510.parest_r
SPEC CPU®2017 Benchmark Description

Benchmark Name

510.parest_r

Benchmark Author

Wolfgang Bangerth <bangerth [at] gmail dot com>, et al.

Benchmark Program General Category

A finite element solver for a biomedical imaging problem

Benchmark Description

510.parest_r solves a problem from biomedical imaging. Specifically, the underlying problem is the reconstruction of interior properties of a 3d body from multiple observations at its two-dimensional surface, in much the same way as multiple 2d X-ray images are combined to do 3d CT (computed tomography) scans. The difference to CT scans is that the method this program describes is infrared light that does not go through tissues in a straight line, but diffuses.

In order to understand how the overall algorithm works, let us stick with the example of CT for a moment. CT involves taking X-ray exposures of a body from different angles, and obtaining developed photo plates (or today, the data that comes from the digital X-ray detectors) placed on the other side of the body from the X-ray cannon. There is then a mathematical algorithm called the "inverse Radon transform" that reconstructs the 3d interior make up of the body from these 2d exposures.

When given a number of exposures from different angles, an implementation of the algorithm will create some reconstruction of the body's interior. But is your implementation correct? We don't know, because we don't know what the exact make-up of the body was when the exposures were taken.

What one therefore does to test such implementations is to assume an exact make-up and compute what exposures this would produce if one were to do actual experiments (these are called "synthetic" measurements). One then uses the implementation of the method on these exposures to reconstruct the body. Because we know the exact make-up of the body from which these exposures were creates, we can compare the exact and the reconstructed make-up and ensure that they are the same, or at least that the reconstructed make-up converges to the exact one as we add more and more exposures.
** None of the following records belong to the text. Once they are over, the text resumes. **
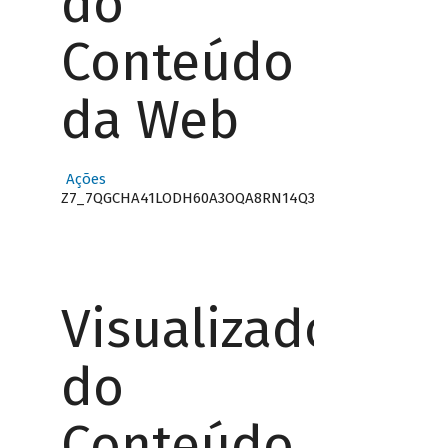
do
Conteúdo
da Web
Ações
Z7_7QGCHA41LODH60A3OQA8RN14Q3
Visualizador
do
Conteúdo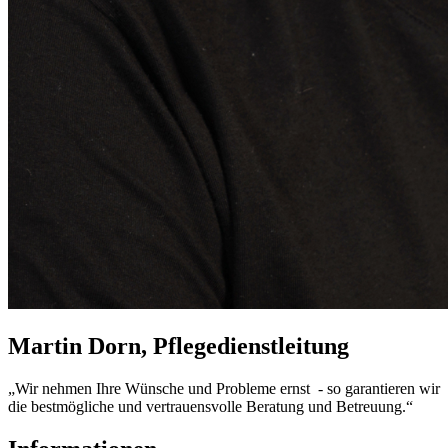
Martin Dorn, Pflegedienstleitung
„Wir nehmen Ihre Wünsche und Probleme ernst - so garantieren wir
die bestmögliche und vertrauensvolle Beratung und Betreuung.“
This particular benchmark, 510.parest_r, does not actually deal with CT reconstructions. Rather, it is built to deal with a different biomedical imaging method called "fluorescence-enhanced optical tomography" that uses infrared light instead of X-rays because (i) infrared light is not harmful to humans, and (ii) because it provides a better contrast between healthy and diseased tissue than X-rays. The major difference between this method and CT is that the relationship between the body's interior we would like to reconstruct and what we can measure is not linear. Consequently, while a CT reconstruction algorithm can compute the body's interior make-up in one step, optical tomography methods need to do this iteratively: they start with an assumed make-up and over a number of iterations improve it until they think that they are close enough.

Under the hood, this requires solving the predicting set of partial differential equations many hundreds or thousands of times, for different hypothetical make-ups. This is done on locally refined finite element meshes that change over time as we hone in on the best reconstruction. In other words, there is a loop over a number of iterations (corresponding to the output "Step 1", "Step 2", etc in the log file for this benchmark), each of which improves our current best guess for the body's 3d interior make-up. Within each of these iterations or "steps", the algorithm re-computes the synthetic measurements and then loops over all of the experiments (corresponding to the exposures from different angles in the CT example) and predicts what we would measure with the current best guess make-up. At the end of each step, these predictions are then compared against the (synthetic) measurements and an improved guess is computed.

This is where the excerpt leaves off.